The 30th edition of the annual FIRST (Forum of Incident Response and Security Teams) conference lands in Kuala Lumpur this week, from 24-30 June 2018 at the beautiful Shangri-La Hotel. At the start of the event, organisers proudly announced that this year’s conference had the largest turnout in the event’s history with 829 attendees and cyber security experts from around the globe.
The five-day event features keynotes that address topics in the area of incident response or global cyber security, with various incident response, management and technical workshops, vendor showcase and exhibits, as well as hackathons and training tracks. One the major goals of the conference over the years has long been to build awareness on the importance of having incident response capabilities and working together to solve computer security problems and fight cyber attacks. For that reason, the conference is held in different places each year.
FIRST was founded with a small set of members in 1988 after the outbreak of one of the first computer worms distributed via the internet and now, the organisation has over 400 members in 88 countries. Among the ASEAN based members include the Malaysian Computer Emergency Response Team (MyCERT), Singapore CERT (SingCERT), and the Indonesia Security Incident Response Team on Internet Infrastructure Coordination Centre (IDS-SIRTII/CC) - those responsible for stepping in when major security incidents occur in cyberspace. Attendees also include product security teams from the government, commercial and academic sectors, information security practitioners, policy and decision makers and law enforcement staff.
Many of those present have been in the cyber security industry for a long time. And over the many years, as one of the invited speakers, American cyber security journalist Kim Zetter observed in a media briefing held right after the event was officially launched on Monday, “A lot has changed, and nothing has changed. The recognition that cyber security is a global level I think is at a greater level. It’s very clear now to everyone, from the individual to the nation state level, that all of our networks are interconnected in ways that weren’t before. Everyone’s individual systems can become a component to larger forms of attacks. So it’s becoming more and more important that everyone examines their cyber security level, not only for themselves, but for the global good.”

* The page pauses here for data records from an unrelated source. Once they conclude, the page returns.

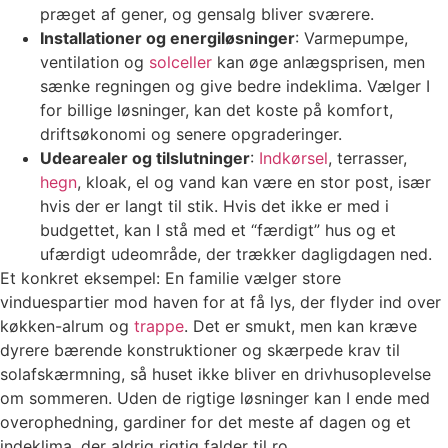
præget af gener, og gensalg bliver sværere.
Installationer og energiløsninger
: Varmepumpe,
ventilation og
solceller
kan øge anlægsprisen, men
sænke regningen og give bedre indeklima. Vælger I
for billige løsninger, kan det koste på komfort,
driftsøkonomi og senere opgraderinger.
Udearealer og tilslutninger
:
Indkørsel
, terrasser,
hegn
, kloak, el og vand kan være en stor post, især
hvis der er langt til stik. Hvis det ikke er med i
budgettet, kan I stå med et “færdigt” hus og et
ufærdigt udeområde, der trækker dagligdagen ned.
Et konkret eksempel: En familie vælger store
vinduespartier mod haven for at få lys, der flyder ind over
køkken-alrum og
trappe
. Det er smukt, men kan kræve
dyrere bærende konstruktioner og skærpede krav til
solafskærmning, så huset ikke bliver en drivhusoplevelse
om sommeren. Uden de rigtige løsninger kan I ende med
overophedning, gardiner for det meste af dagen og et
indeklima, der aldrig rigtig falder til ro.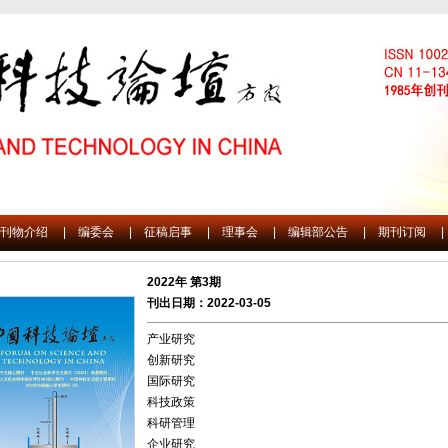
刊物介绍
|
编委会
|
征稿启事
|
理事会
|
编辑部公告
|
期刊订阅
|
2022年 第3期
刊出日期：2022-03-05
产业研究
创新研究
国际研究
科技政策
科研管理
企业研究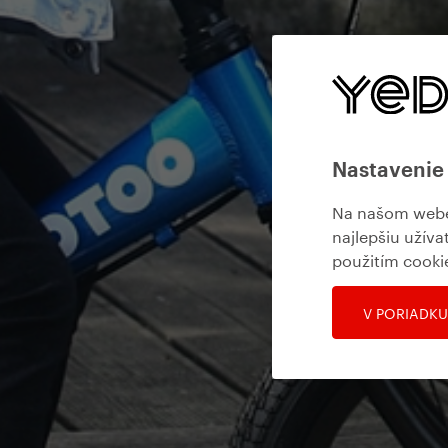
Nastavenie
Na našom webe 
najlepšiu užíva
použitím cooki
V PORIADKU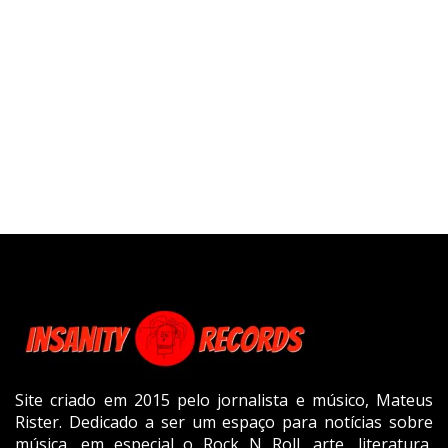
Site criado em 2015 pelo jornalista e músico, Mateus
Rister. Dedicado a ser um espaço para notícias sobre
música, em especial o Rock N Roll, arte, literatura,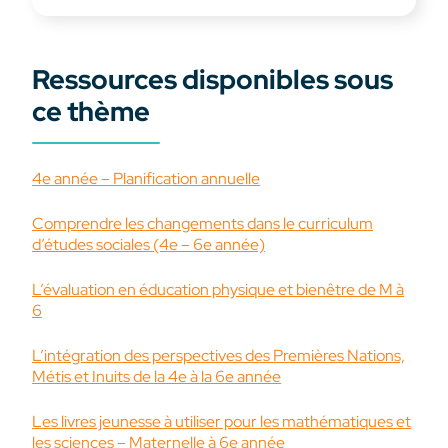
Ressources disponibles sous
ce thème
4e année – Planification annuelle
Comprendre les changements dans le curriculum
d’études sociales (4e – 6e année)
L’évaluation en éducation physique et bienêtre de M à
6
L’intégration des perspectives des Premières Nations,
Métis et Inuits de la 4e à la 6e année
Les livres jeunesse à utiliser pour les mathématiques et
les sciences – Maternelle à 6e année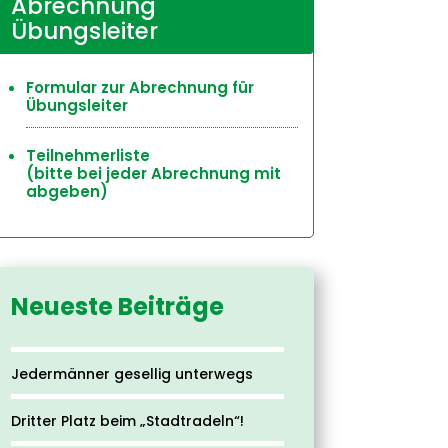
Abrechnung
Übungsleiter
Formular zur Abrechnung für
Übungsleiter
Teilnehmerliste
(bitte bei jeder Abrechnung mit
abgeben)
Neueste Beiträge
Jedermänner gesellig unterwegs
Dritter Platz beim „Stadtradeln“!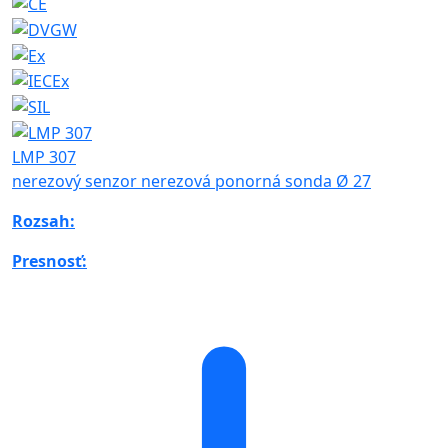
LMP 307
nerezový senzor nerezová ponorná sonda Ø 27
Rozsah:
Presnosť: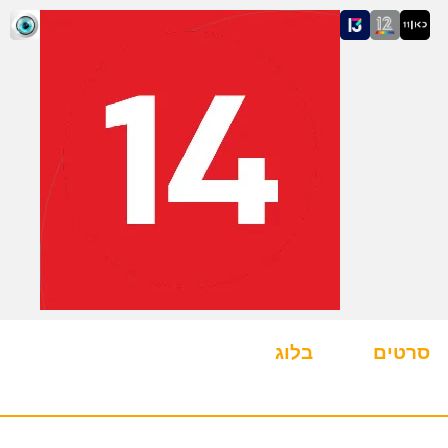
סרטים
בלוג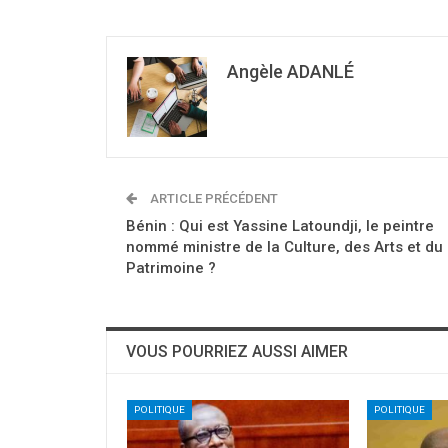
Angèle ADANLÉ
ARTICLE PRÉCÉDENT
Bénin : Qui est Yassine Latoundji, le peintre
nommé ministre de la Culture, des Arts et du
Patrimoine ?
VOUS POURRIEZ AUSSI AIMER
POLITIQUE
POLITIQUE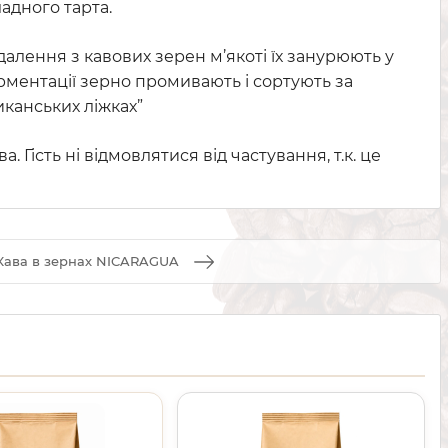
адного тарта.
алення з кавових зерен м’якоті їх занурюють у
рментації зерно промивають і сортують за
канських ліжках”
Гість ні відмовлятися від частування, т.к. це
Кава в зернах NICARAGUA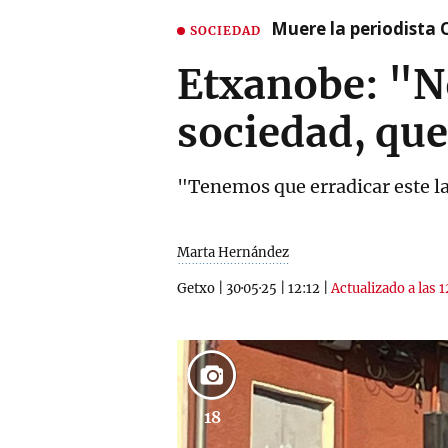
Muere la periodista 
SOCIEDAD
Etxanobe: "N
sociedad, que
"Tenemos que erradicar este la
Marta Hernández
Getxo
|
30·05·25
|
12:12
|
Actualizado a las 1
18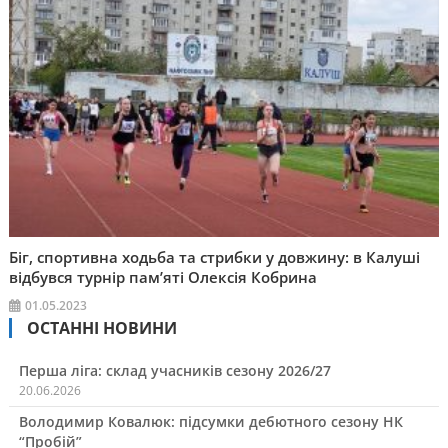
Біг, спортивна ходьба та стрибки у довжину: в Калуші
відбувся турнір пам’яті Олексія Кобрина
01.05.2023
ОСТАННІ НОВИНИ
Перша ліга: склад учасників сезону 2026/27
20.06.2026
Володимир Ковалюк: підсумки дебютного сезону НК
“Пробій”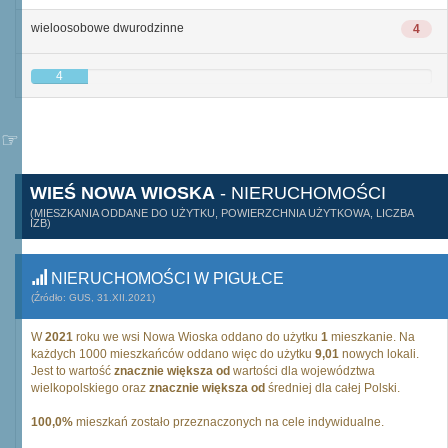
wieloosobowe dwurodzinne
4
4
WIEŚ NOWA WIOSKA
- NIERUCHOMOŚCI
(MIESZKANIA ODDANE DO UŻYTKU, POWIERZCHNIA UŻYTKOWA, LICZBA
IZB)
NIERUCHOMOŚCI W PIGUŁCE
(Źródło: GUS, 31.XII.2021)
W
2021
roku we wsi Nowa Wioska oddano do użytku
1
mieszkanie. Na
każdych 1000 mieszkańców oddano więc do użytku
9,01
nowych lokali.
Jest to wartość
znacznie większa od
wartości dla województwa
wielkopolskiego oraz
znacznie większa od
średniej dla całej Polski.
100,0%
mieszkań zostało przeznaczonych na cele indywidualne.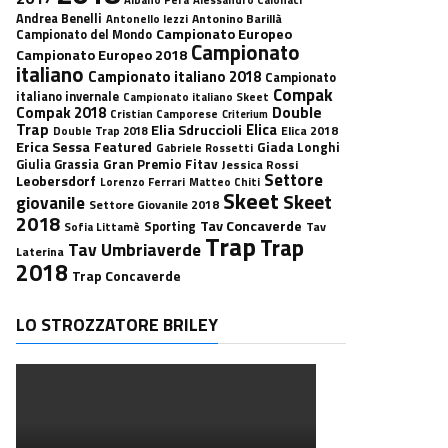
Andrea Benelli
Antonino Barillà
Antonello Iezzi
Campionato Europeo
Campionato del Mondo
Campionato
Campionato Europeo 2018
italiano
Campionato italiano 2018
Campionato
Compak
italiano invernale
Campionato italiano Skeet
Double
Compak 2018
Cristian Camporese
Criterium
Trap
Elica
Elia Sdruccioli
Elica 2018
Double Trap 2018
Erica Sessa
Featured
Giada Longhi
Gabriele Rossetti
Gran Premio Fitav
Giulia Grassia
Jessica Rossi
Settore
Leobersdorf
Lorenzo Ferrari
Matteo Chiti
Skeet
Skeet
giovanile
Settore Giovanile 2018
2018
Tav Concaverde
Sporting
Tav
Sofia Littamè
Trap
Trap
Tav Umbriaverde
Laterina
2018
Trap Concaverde
LO STROZZATORE BRILEY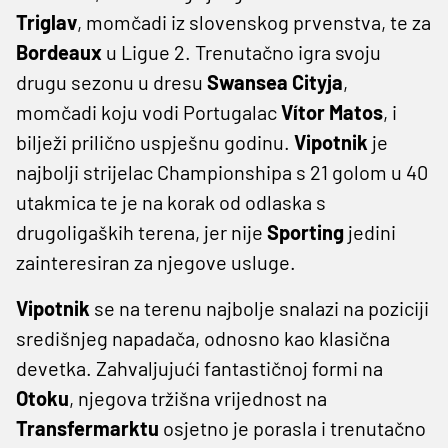
Triglav
, momčadi iz slovenskog prvenstva, te za
Bordeaux
u Ligue 2. Trenutačno igra svoju
drugu sezonu u dresu
Swansea Cityja
,
momčadi koju vodi Portugalac
Vítor Matos
, i
bilježi prilično uspješnu godinu.
Vipotnik
je
najbolji strijelac Championshipa s 21 golom u 40
utakmica te je na korak od odlaska s
drugoligaških terena, jer nije
Sporting
jedini
zainteresiran za njegove usluge.
Vipotnik
se na terenu najbolje snalazi na poziciji
središnjeg napadača, odnosno kao klasična
devetka. Zahvaljujući fantastičnoj formi na
Otoku
, njegova tržišna vrijednost na
Transfermarktu
osjetno je porasla i trenutačno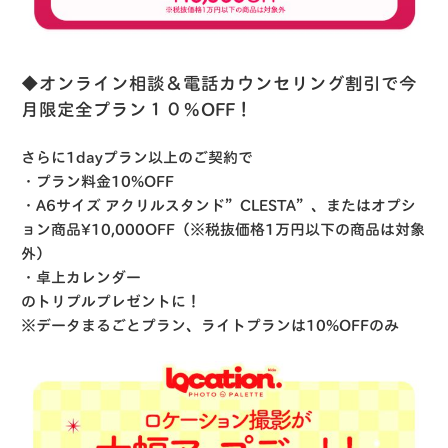
◆オンライン相談＆電話カウンセリング割引で今
月限定全プラン１０％OFF！
さらに1dayプラン以上のご契約で
・プラン料金10%OFF
・A6サイズ アクリルスタンド”CLESTA”、またはオプシ
ョン商品¥10,000OFF（※税抜価格1万円以下の商品は対象
外）
・卓上カレンダー
のトリプルプレゼントに！
※
データまるごとプラン、ライトプランは
10%OFF
のみ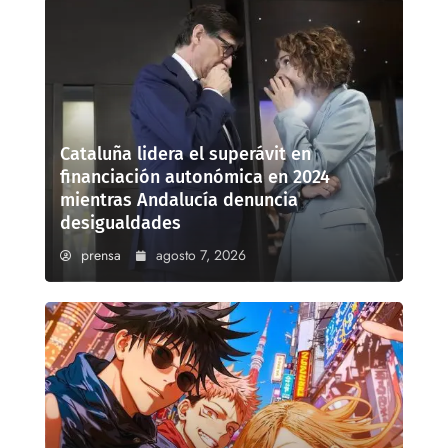
Cataluña lidera el superávit en
financiación autonómica en 2024
mientras Andalucía denuncia
desigualdades
prensa
agosto 7, 2026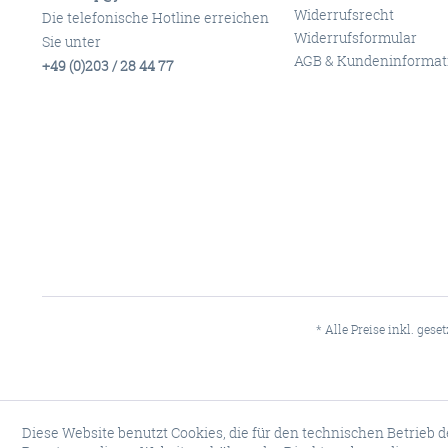
Widerrufsrecht
Die telefonische Hotline erreichen
Widerrufsformular
Sie unter
AGB & Kundeninformat
+49 (0)203 / 28 44 77
* Alle Preise inkl. gese
Diese Website benutzt Cookies, die für den technischen Betrieb d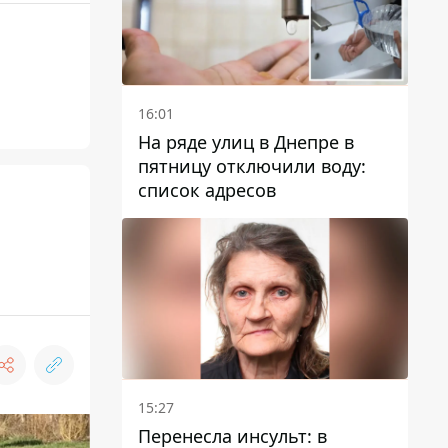
16:01
На ряде улиц в Днепре в
пятницу отключили воду:
список адресов
15:27
Перенесла инсульт: в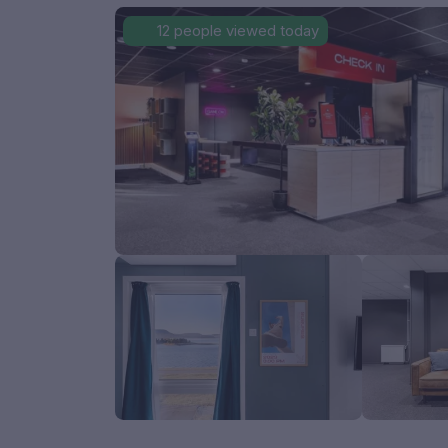
12 people viewed today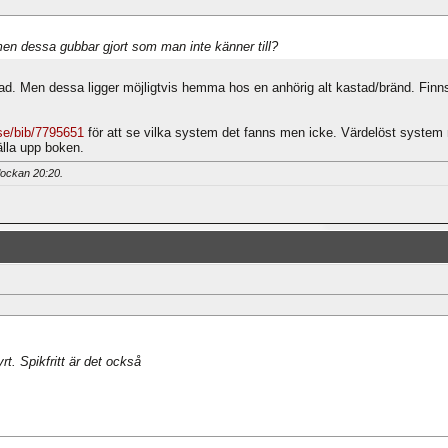
n dessa gubbar gjort som man inte känner till?
cerad. Men dessa ligger möjligtvis hemma hos en anhörig alt kastad/bränd. Fi
b.se/bib/7795651
för att se vilka system det fanns men icke. Värdelöst system
älla upp boken.
klockan
20:20
.
rt. Spikfritt är det också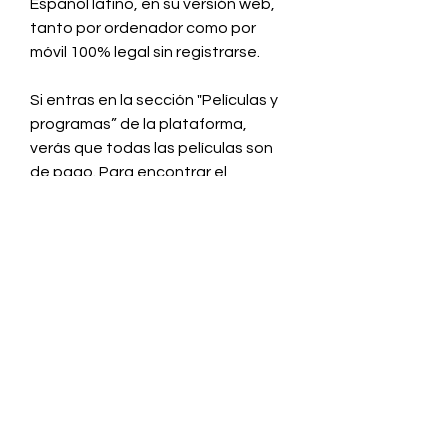
Español latino, en su versión web, 
tanto por ordenador como por 
móvil 100% legal sin registrarse.
Si entras en la sección "Películas y 
programas” de la plataforma, 
verás que todas las películas son 
de pago. Para encontrar el 
contenido del que hablamos, lo 
que debes hacer es utilizar el 
buscador del servicio.
Haciendo búsquedas como “. Saw 
X película online gratis en español” 
o “. Saw X película completa en 
español” puedes acceder a 
cientos de películas completas en 
aquí mediante canales y listas de 
reproducción que las reúnen.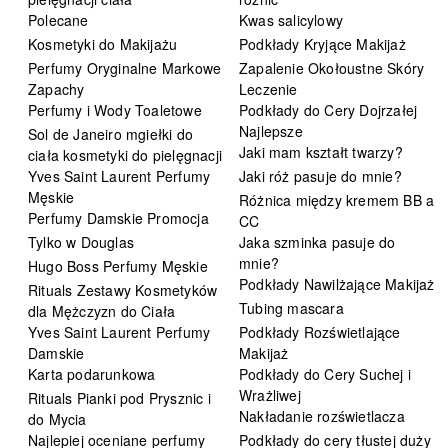
Polecane
Kwas salicylowy
Kosmetyki do Makijażu
Podkłady Kryjące Makijaż
Perfumy Oryginalne Markowe
Zapalenie Okołoustne Skóry
Zapachy
Leczenie
Perfumy i Wody Toaletowe
Podkłady do Cery Dojrzałej
Najlepsze
Sol de Janeiro mgiełki do
Jaki mam kształt twarzy?
ciała kosmetyki do pielęgnacji
Yves Saint Laurent Perfumy
Jaki róż pasuje do mnie?
Męskie
Różnica między kremem BB a
Perfumy Damskie Promocja
CC
Tylko w Douglas
Jaka szminka pasuje do
mnie?
Hugo Boss Perfumy Męskie
Podkłady Nawilżające Makijaż
Rituals Zestawy Kosmetyków
Tubing mascara
dla Mężczyzn do Ciała
Yves Saint Laurent Perfumy
Podkłady Rozświetlające
Damskie
Makijaż
Karta podarunkowa
Podkłady do Cery Suchej i
Wrażliwej
Rituals Pianki pod Prysznic i
Nakładanie rozświetlacza
do Mycia
Najlepiej oceniane perfumy
Podkłady do cery tłustej duży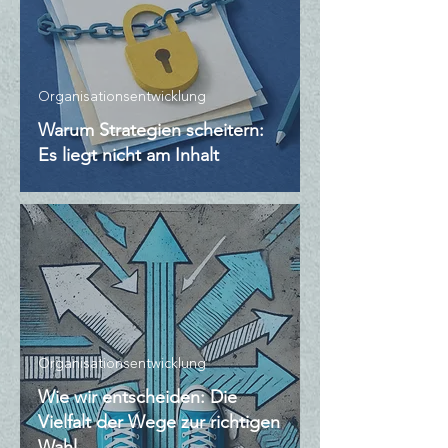
Organisationsentwicklung
Warum Strategien scheitern:
Es liegt nicht am Inhalt
Organisationsentwicklung
Wie wir entscheiden: Die
Vielfalt der Wege zur richtigen
Wahl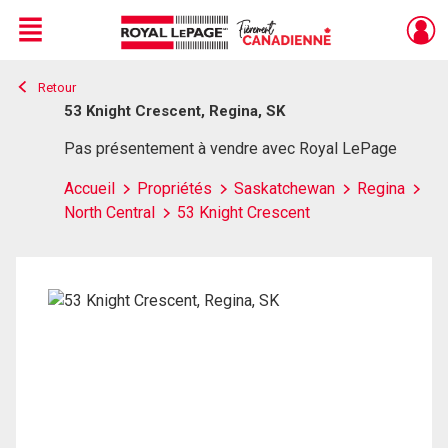
Menu
Retour
Live
En Direct
53 Knight Crescent, Regina, SK
Pas présentement à vendre avec Royal LePage
Accueil
Propriétés
Saskatchewan
Regina
North Central
53 Knight Crescent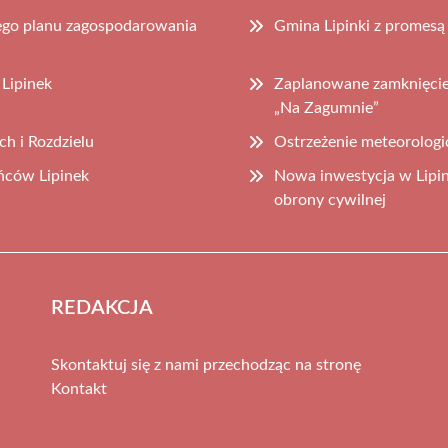
ego planu zagospodarowania
Gmina Lipinki z promes
 Lipinek
Zaplanowane zamknięcie
„Na Zagumnie”
h i Rozdzielu
Ostrzeżenie meteorolog
ńców Lipinek
Nowa inwestycja w Lipi
obrony cywilnej
REDAKCJA
Skontaktuj się z nami przechodząc na stronę
Kontakt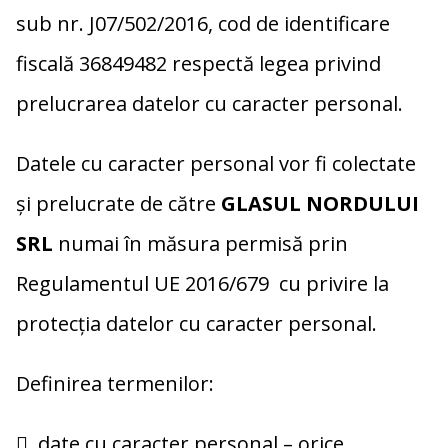
sub nr. J07/502/2016, cod de identificare
fiscală 36849482 respectă legea privind
prelucrarea datelor cu caracter personal.
Datele cu caracter personal vor fi colectate
şi prelucrate de către
GLASUL NORDULUI
SRL
numai în măsura permisă prin
Regulamentul UE 2016/679 cu privire la
protecția datelor cu caracter personal.
Definirea termenilor:
 date cu caracter personal – orice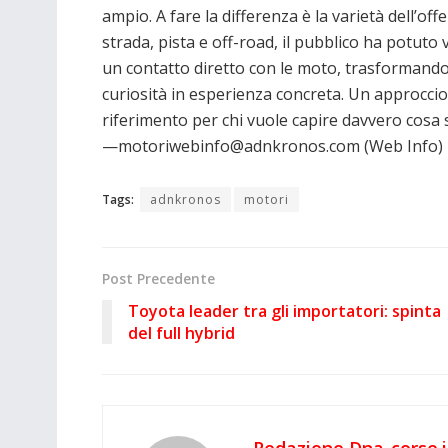
ampio. A fare la differenza è la varietà dell’offe
strada, pista e off-road, il pubblico ha potuto 
un contatto diretto con le moto, trasformando
curiosità in esperienza concreta. Un approccio
riferimento per chi vuole capire davvero cosa 
—motoriwebinfo@adnkronos.com (Web Info)
Tags:
adnkronos
motori
Post Precedente
Toyota leader tra gli importatori: spinta
del full hybrid
Redazione Dna-corse.i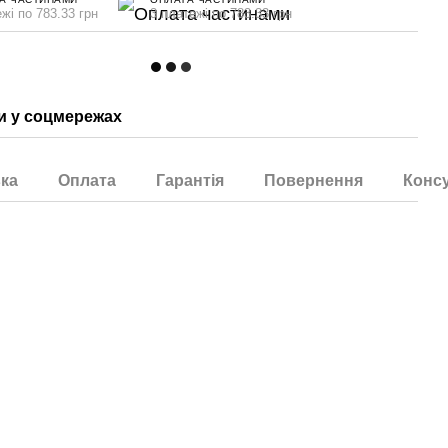
жі по 783.33 грн
3 платежі по 783.33 грн
 у соцмережах
ка
Оплата
Гарантія
Повернення
Консу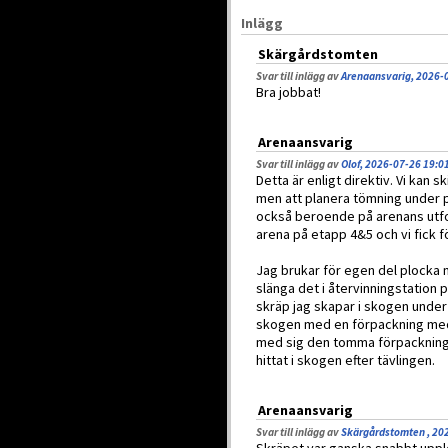
Inlägg
Skärgårdstomten
Svar till inlägg av
Arenaansvarig, 2026-
Bra jobbat!
Arenaansvarig
Svar till inlägg av
Olof, 2026-07-26 19:0
Detta är enligt direktiv. Vi ka
men att planera tömning under p
också beroende på arenans utfo
arena på etapp 4&5 och vi fick 
Jag brukar för egen del plocka 
slänga det i återvinningstation p
skräp jag skapar i skogen under e
skogen med en förpackning med 
med sig den tomma förpackninge
hittat i skogen efter tävlingen.
Arenaansvarig
Svar till inlägg av
Skärgårdstomten , 20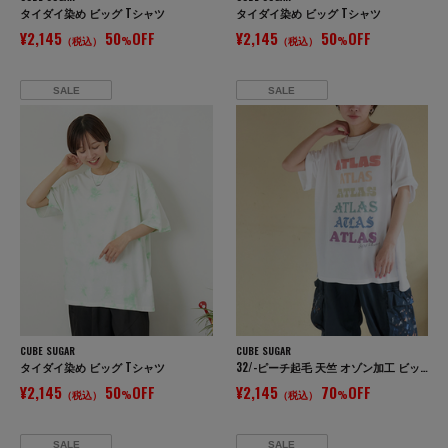
タイダイ染め ビッグ Tシャツ
タイダイ染め ビッグ Tシャツ
¥2,145
50
OFF
¥2,145
50
OFF
（税込）
%
（税込）
%
SALE
SALE
CUBE SUGAR
CUBE SUGAR
タイダイ染め ビッグ Tシャツ
32/-ピーチ起毛 天竺 オゾン加工 ビッグ Tシャツ
¥2,145
50
OFF
¥2,145
70
OFF
（税込）
%
（税込）
%
SALE
SALE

The overarching mission of the community is to make the lives of global security incident response teams easier, helping teams from the different countries to respond to security incidents more effectively by providing them with access to the required tools, best practices as well as trusted communication between member teams. Also present during the media briefing, Thomas Schreck, Chairman of FIRST, stated that in the past few years, the organisation has also been actively educating other related communities, such as policy makers.
Commissioner of the Global Commission on the Stability of Cyberspace, Christopher Painter, reiterated that point when he said that it’s vital for the community to continue to build bridges with the policy community and diplomatic community. “There’s still a bit of a misunderstanding between the policy community who don’t really understand cyber [security]. They know it’s important now, which is great, but they don’t know why,” said Christopher. Hence, FIRST plays a role in demystifying some of the often misunderstood or mistaken notions around this field.
The organisation trains not just the technical people, but also the policy makers to help them understand. Elaborating further, he also went on to say, “They don’t have to be a member of FIRST to understand the larger implications and I think this is only becoming a greater field of national security, economic security, human rights and diplomacy going forward. So, I think what FIRST is doing is great.”